* Task details
The required output is a verbatim transcription of the listing, pictures excluded.

•••

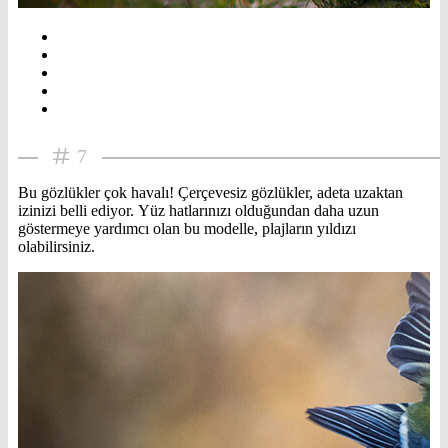
7
Bu gözlükler çok havalı! Çerçevesiz gözlükler, adeta uzaktan
izinizi belli ediyor. Yüz hatlarınızı olduğundan daha uzun
göstermeye yardımcı olan bu modelle, plajların yıldızı
olabilirsiniz.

•••

* Your response
7
Bu gözlükler çok havalı! Çerçevesiz gözlükler, adeta uzaktan
izinizi belli ediyor. Yüz hatlarınızı olduğundan daha uzun
göstermeye yardımcı olan bu modelle, plajların yıldızı
olabilirsiniz.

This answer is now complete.